The FEC orders 2016 Green Party candidate Jill Stein to pay over $175,000 to the US Treasury

Bryan Metzger   

The FEC orders 2016 Green Party candidate Jill Stein to pay over $175,000 to the US Treasury
  • The FEC ordered Jill Stein to repay $175,272 to the United States Treasury within 30 days.
  • The commission determined that she used public financing money long after she was no longer eligible.
  • The 2016 Green Party candidate is often blamed by liberals for helping elect Donald Trump.

On Friday, the Federal Election Commission announced that 2016 Green Party presidential nominee Jill Stein owed $175,272 in public financing funds to the US Treasury and must pay it within 30 days.

The announcement follows a finding that Stein continued to use public funds past the point when she was legally eligible. In total, she received $590,936 in matching fund payments for her campaign in 2016.

In fact, Stein received a payment of $134,900 in January 2017 that she was not qualified to receive, according to an audit by the commission. That figure, plus another $40,372 - roughly 20% of the $200,856 in extra money that committee had on hand following the presidential campaign - make up the roughly $175,000 figure that she now owes.

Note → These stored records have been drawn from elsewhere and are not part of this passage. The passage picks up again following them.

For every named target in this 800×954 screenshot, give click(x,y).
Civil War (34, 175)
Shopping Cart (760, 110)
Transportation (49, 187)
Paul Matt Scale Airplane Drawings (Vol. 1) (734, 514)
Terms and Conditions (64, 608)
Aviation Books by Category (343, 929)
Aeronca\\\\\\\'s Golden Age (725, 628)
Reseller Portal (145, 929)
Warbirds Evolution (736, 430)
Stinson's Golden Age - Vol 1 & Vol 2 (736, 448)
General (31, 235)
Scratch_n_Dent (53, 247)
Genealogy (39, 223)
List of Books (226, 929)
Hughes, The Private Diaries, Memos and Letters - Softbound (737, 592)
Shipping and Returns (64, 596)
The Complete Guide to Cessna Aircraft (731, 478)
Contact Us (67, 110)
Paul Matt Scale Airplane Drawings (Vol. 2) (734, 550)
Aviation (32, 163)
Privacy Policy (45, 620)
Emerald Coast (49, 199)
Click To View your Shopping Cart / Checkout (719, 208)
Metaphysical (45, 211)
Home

An audit of her campaign found that she "overstated" the amount of money needed for winding-down expenses while understating the amount of cash she still had left on hand. The audit also found that Stein's campaign broadly misrepresented its spending, donations, and debts, all to the tune of hundreds of thousands of dollars.

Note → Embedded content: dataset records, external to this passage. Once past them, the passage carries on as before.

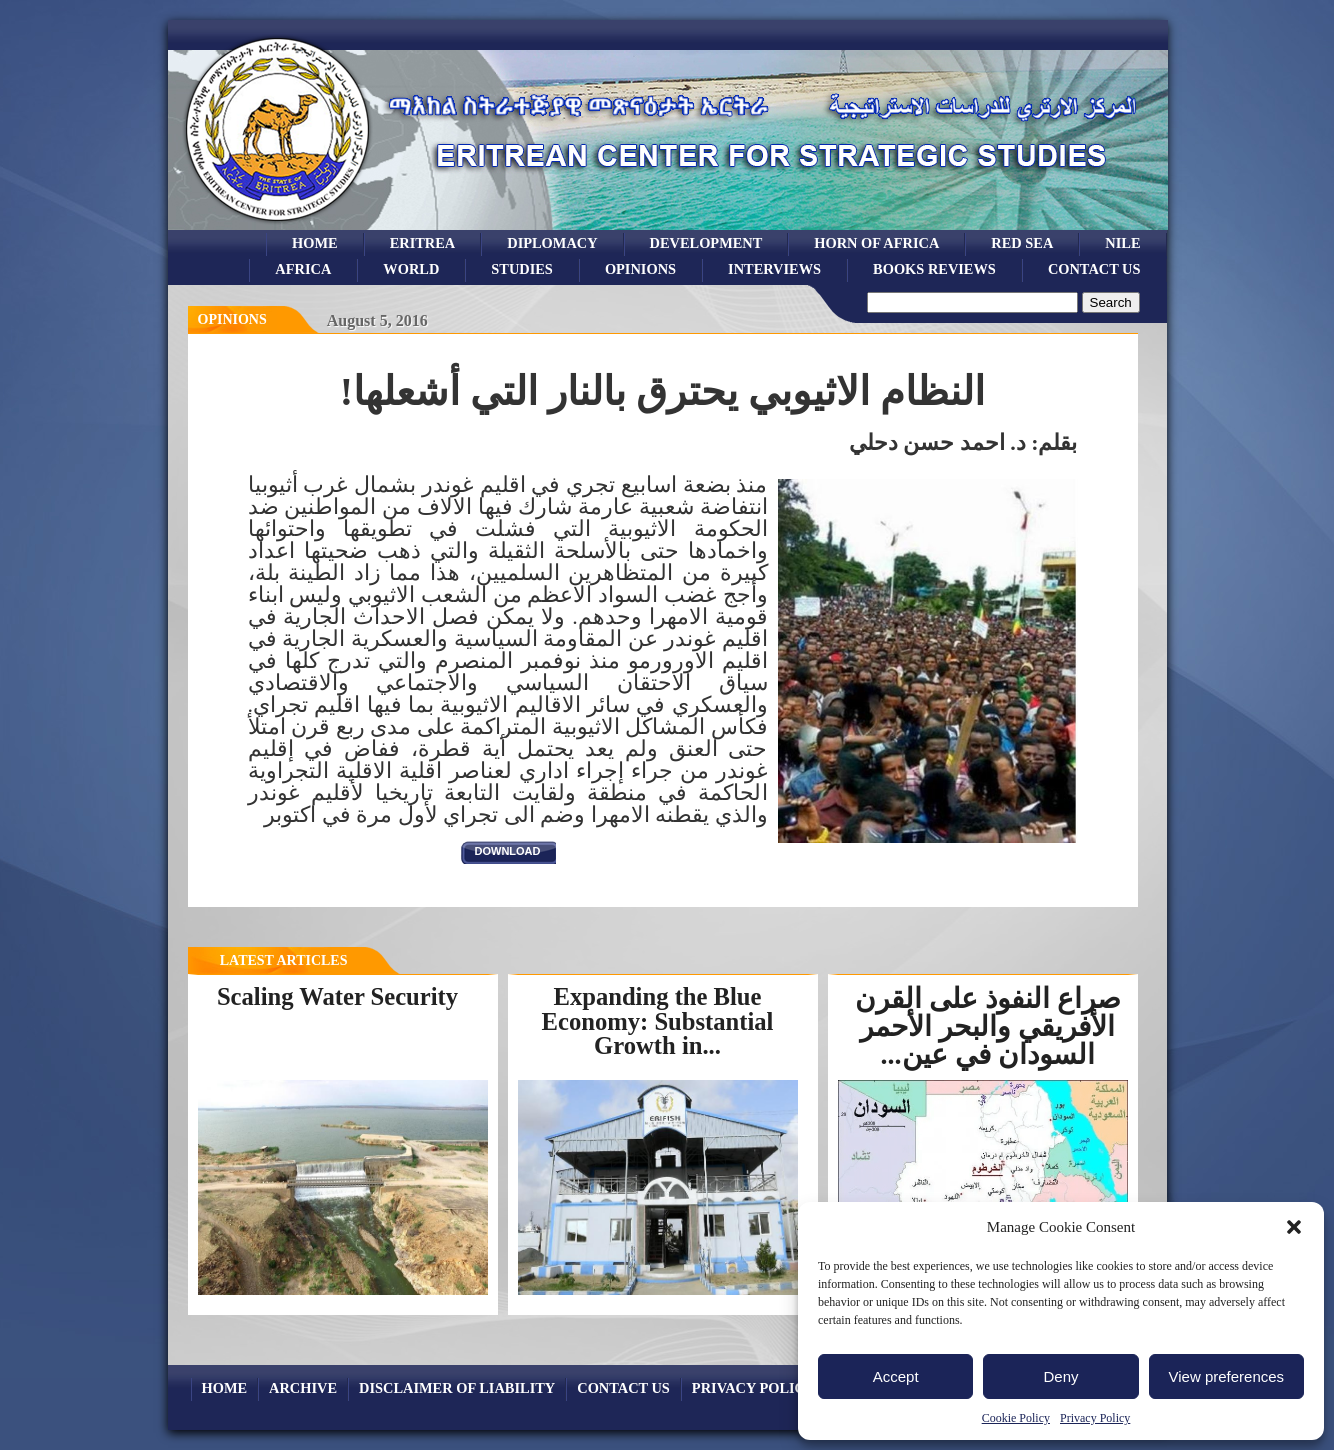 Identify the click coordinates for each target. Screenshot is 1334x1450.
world (411, 269)
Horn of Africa (876, 243)
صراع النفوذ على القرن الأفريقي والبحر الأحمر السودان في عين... (988, 1026)
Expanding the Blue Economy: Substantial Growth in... (658, 1021)
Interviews (774, 269)
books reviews (934, 269)
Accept (896, 1376)
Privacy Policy (1095, 1418)
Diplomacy (552, 243)
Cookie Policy (1016, 1418)
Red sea (1022, 243)
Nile (1122, 243)
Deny (1060, 1376)
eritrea (423, 243)
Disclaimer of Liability (457, 1388)
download (508, 851)
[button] (1294, 1227)
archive (303, 1388)
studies (522, 269)
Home (315, 243)
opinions (640, 269)
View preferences (1227, 1376)
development (706, 243)
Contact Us (1094, 269)
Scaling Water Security (337, 996)
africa (303, 269) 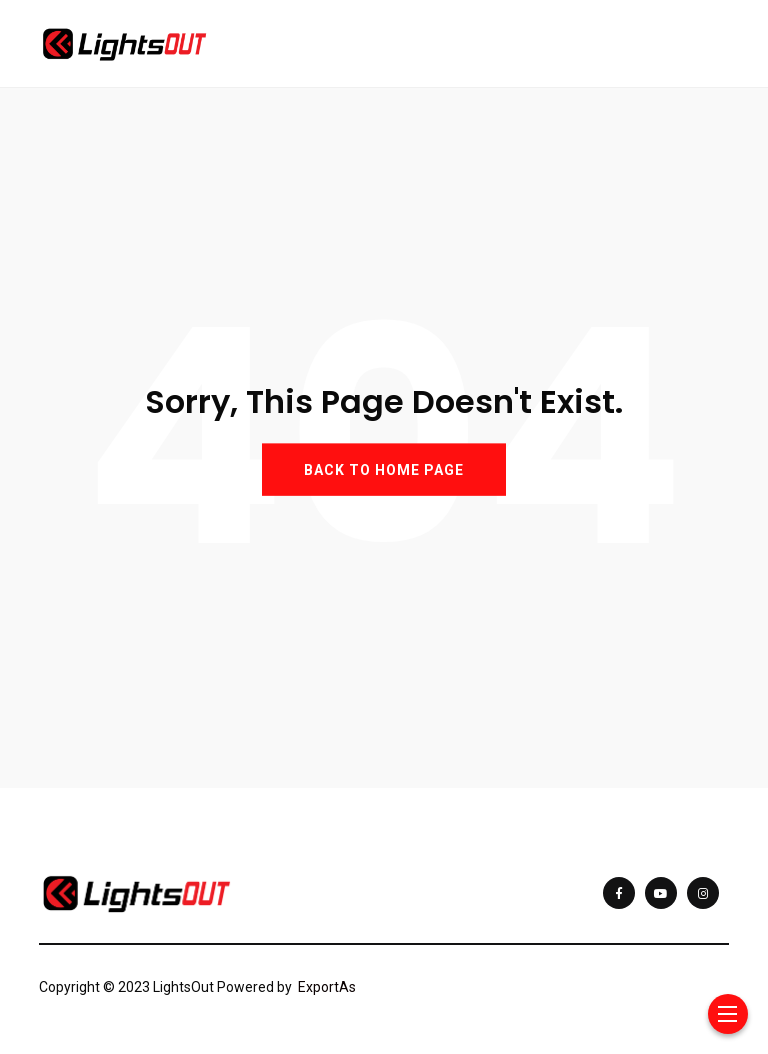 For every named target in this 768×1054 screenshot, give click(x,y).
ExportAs (327, 987)
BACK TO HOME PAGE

Stein was approved for public funding to seek her own party's nomination in April 2016, but the commission said she was ineligible to keep using the money after the Green Party's nominating convention on August 6 of that year, since those matching funds were only for primary campaigns.

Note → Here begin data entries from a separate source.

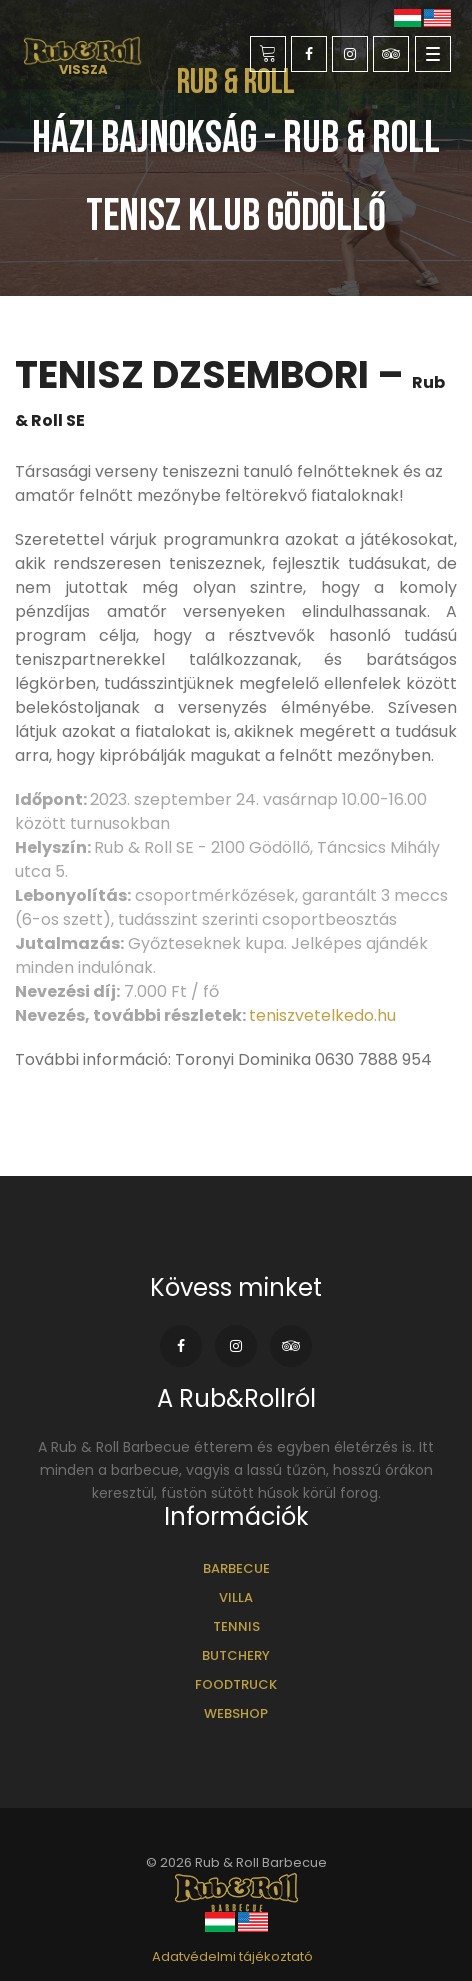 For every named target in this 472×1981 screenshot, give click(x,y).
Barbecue (236, 1568)
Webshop (236, 1713)
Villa (236, 1597)
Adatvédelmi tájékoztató (232, 1956)
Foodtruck (236, 1684)
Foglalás (268, 54)
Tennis (236, 1626)
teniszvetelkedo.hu (322, 1015)
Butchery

But Stein's campaign argued that she didn't have to repay the funds because her campaign was actually in the red. Stein's lawyers argued in June 2019 that her campaign was allowed to use the taxpayer money as part of efforts to gain ballot access in various states during the fall of 2016, under the reasoning that the "quest for access to the general election ballot is effectively a primary election for independent and non-major party candidates."

Stein's team also tried to raise the issue of "winding-down expenses," which may include things like paying staffers, consultants and advertisers as the campaign closes down. But the commission's legal counsel said the campaign "did not properly raise the issue."

"Merely mentioning the subject of winding down expenses in the written submission, without any explanation, reasoning, or argument - indeed, purporting to defer any elaboration to a later time - is insufficient to raise an issue for administrative review," wrote the commission's lawyers in a lengthy report on the campaign committee.

Those arguments, along with the lack of a quorum on the commission for most of 2020, caused the proceedings to drag on into 2021.

But ultimately, the commission didn't buy it, and now Stein - who Democrats have often blamed for being a "vote-spoiler" for Democrat Hillary Clinton in key swing states - is on the hook for more than $175,000.